For one, all the lead actresses in the movie were abnormally skinny and all the men (even the geeky ones) were clean shaven, slim, and somewhat defined. In fact, the entire cast seemed to be chosen according to how good they looked naked the men barely kept their shirts on and the women strutted around in tiny skirts or their men's oversized shirts. Additionally, the quality of acting was equivalent to the quality of materials used in low-cost housing. With the movie having an equally poor plot (or rather, too many poor plots), I wished that I had rather spent my Sunday morning helping assemble ill-suited materials to build low-cost houses for those who are poverty stricken. I would have seen more love doing the latter than I did during the entire 125 minutes of Valentine's Day.

The movie asserted the view that love is indeed shallow. In one "loving" relationship, Taylor Swift plays a ditzy, conceited school girl going out with Taylor Lautner because he was hot and athletic and, wait for it, he stayed with her and "loved" her regardless. Watching her act made me feel as if someone was massaging my eyes with sandpaper and left me with that I-know-why-Lautner-broke-up-with-Swift-in-reality feeling. Even more experienced actresses like Jennifer Garner failed to evoke any emotions in the viewer due to the haphazard plot sequence, ill-developed characters, and the lack of true love. Garner's character, who initially asserts that she had found "the one," simply dismisses the fact that this aforementioned "one" was in fact married with kids and simply moves on to loving her best friend. In another love story, child star Bryce Robinson spends the entire day waiting for his flowers to be delivered so that he may pass it on to his love. In a cheap twist, it turns out that the boy has a crush on his teacher. This problem is solved in five minutes after a one-on-one heart-to-heart in which the teacher offers him a more suitable recipient and Robinson moves on to deliver his long awaited bouquet to his same-aged best friend.  In this way, former loves were continually dismissed within seconds and replaced with better options which ultimately reinforced everything that love is not. Moreover, all love stories failed to contain even a gram of true romance: lines were cheap, characters were easy, and objects of affection could simply be purchased. Also, nobody truly cries when they have their hearts torn to pieces (in my own relationships, knowing that the guy I loved was a jerk never stopped me from drowning my room in tears). The only poignant line in the movie was delivered by Shirley MacLaine (the old wise one), who stated that when you love someone, you love them for their entirety and not only for the good bits. Sadly, this line fell into a deep haystack, lost in our inability to engage with any of the characters (there were just so many!) and their inability to truly love.
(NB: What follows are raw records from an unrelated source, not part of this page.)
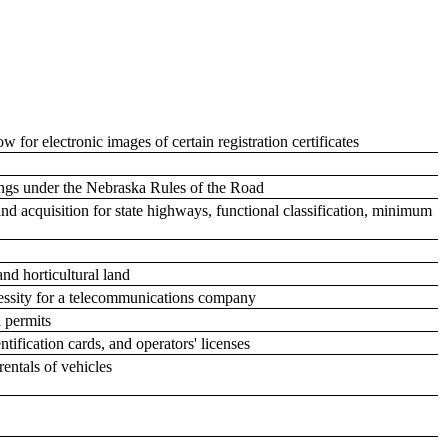
 for electronic images of certain registration certificates
sings under the Nebraska Rules of the Road
land acquisition for state highways, functional classification, minimum
and horticultural land
cessity for a telecommunications company
l permits
tification cards, and operators' licenses
rentals of vehicles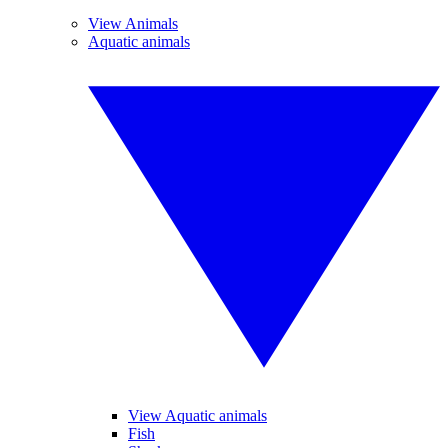
View Animals
Aquatic animals
View Aquatic animals
Fish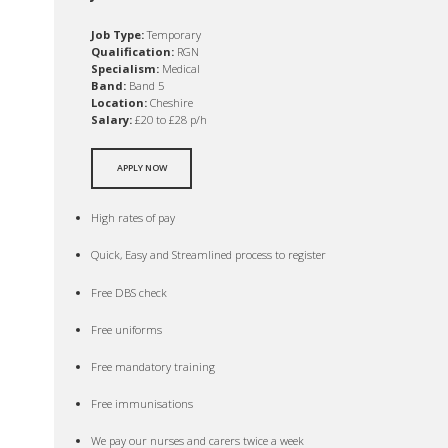
Job Type:
Temporary
Qualification:
RGN
Specialism:
Medical
Band:
Band 5
Location:
Cheshire
Salary:
£20 to £28 p/h
APPLY NOW
High rates of pay
Quick, Easy and Streamlined process to register
Free DBS check
Free uniforms
Free mandatory training
Free immunisations
We pay our nurses and carers twice a week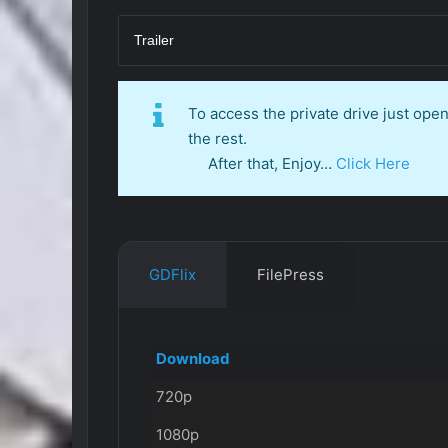
Trailer
To access the private drive just op
the rest.
After that, Enjoy…
Click Here
GDFlix
FilePress
Download
720p
1080p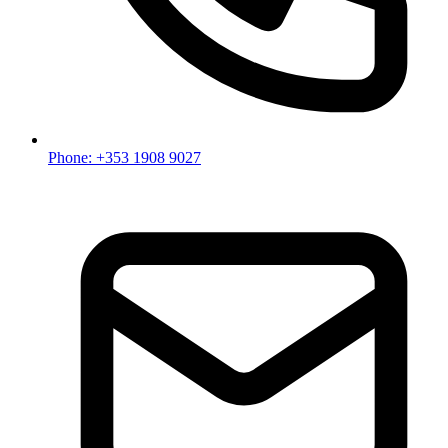
Phone: +353 1908 9027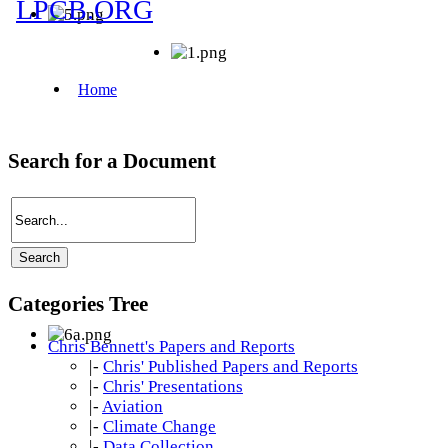
Search for a Document
Categories Tree
Chris Bennett's Papers and Reports
|-
Chris' Published Papers and Reports
|-
Chris' Presentations
|-
Aviation
|-
Climate Change
|-
Data Collection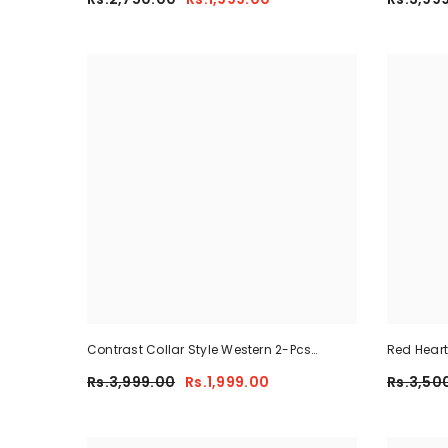
Contrast Collar Style Western 2-Pcs
Red Heart
Summer Dry-Fit Tracksuit For Her.
Rs.3,999.00
Rs.1,999.00
Rs.3,50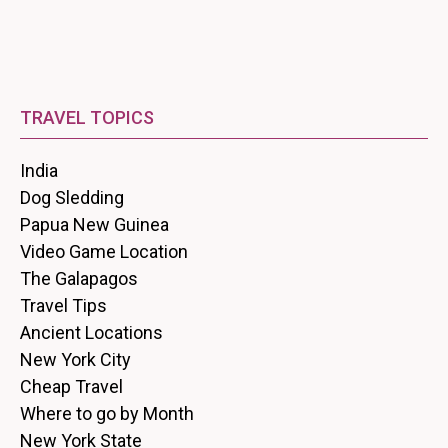
TRAVEL TOPICS
India
Dog Sledding
Papua New Guinea
Video Game Location
The Galapagos
Travel Tips
Ancient Locations
New York City
Cheap Travel
Where to go by Month
New York State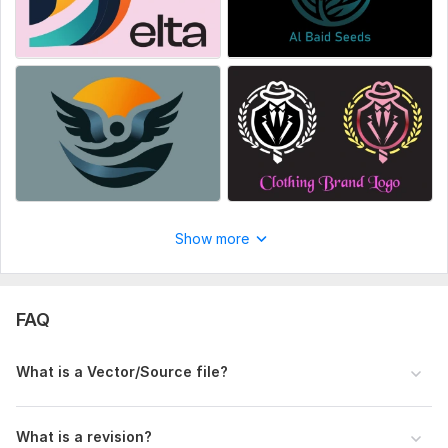
Also you will provide me with an image that have at least the
size of 1000 * 1000 px so that it can be used
In case of color change you will provide me the color scheme
you want in the delivered files
Make sure that before placing any order please! Check the
package criteria
Files
OIG2.jpeg
Show more
FAQ
What is a Vector/Source file?
What is a revision?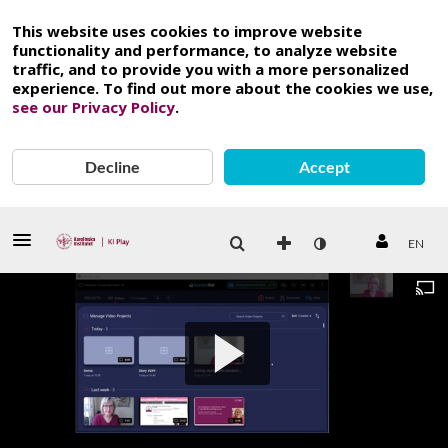
This website uses cookies to improve website
functionality and performance, to analyze website
traffic, and to provide you with a more personalized
experience. To find out more about the cookies we use,
see our Privacy Policy
.
Decline
Accept
EN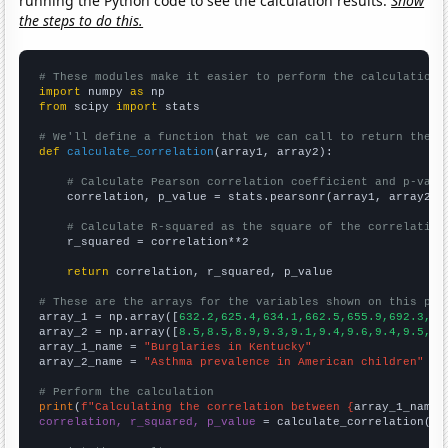
running the Python code to see the calculation results.
Show
the steps to do this.
# These modules make it easier to perform the calculation
import
 numpy 
as
from
 scipy 
import
 stats

# We'll define a function that we can call to return the c
def
calculate_correlation
(array1, array2):

# Calculate Pearson correlation coefficient and p-valu
    correlation, p_value = stats.pearsonr(array1, array2)

# Calculate R-squared as the square of the correlation
    r_squared = correlation**2

return
 correlation, r_squared, p_value

# These are the arrays for the variables shown on this pag

array_1 = np.array([
632.2,625.4,634.1,662.5,655.9,692.3,69
array_2 = np.array([
8.5,8.5,8.9,9.3,9.1,9.4,9.6,9.4,9.5,9.
array_1_name = 
"Burglaries in Kentucky"
array_2_name = 
"Asthma prevalence in American children"
# Perform the calculation
print
(
f"Calculating the correlation between {
array_1_name
}
correlation, r_squared, p_value
 = calculate_correlation(
ar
The saddest part of the whole movie was that it accurately represented the reality of most Valentine's Day followers (and even haters, perhaps). In my own experience, the first Valentine's Day that I remember was when I was 11. I was the lonely girl who had chosen to follow the steps of Mr. Bean and send myself a Valentine's Day card. I remember hating myself because I thought that only the pretty and popular ones deserved to be pampered on Valentine's Day. Having then attended an all girls high school, Valentine's Day always began with the delivering of roses to and from schools of the opposite sex and always ended with me watching the 'special' girls glowing behind their bunches of roses (allegedly, the amount of roses that you received on Valentine's Day equated to how popular you would be perceived by your peers). By the time that I had reached campus, I had grown into a Valentine's Day hater, spreading the words "love sucks" to all who cared to listen while secretly wishing that someone among the six billion would be spending the day thinking about only me.

Today, however, after watching Valentine's Day, I feel a sense of joy knowing that, in 23 years, I had not once received a Valentine's Day gift nor spent the day celebrating love. I'd like to think that love is more than everything that Valentine's Day represents and that romance still lives within the fast-paced and technological confines of contemporary society. Maybe I am just another dreamer who has read one too many Nicholas Sparks novels…I'd rather dream than settle.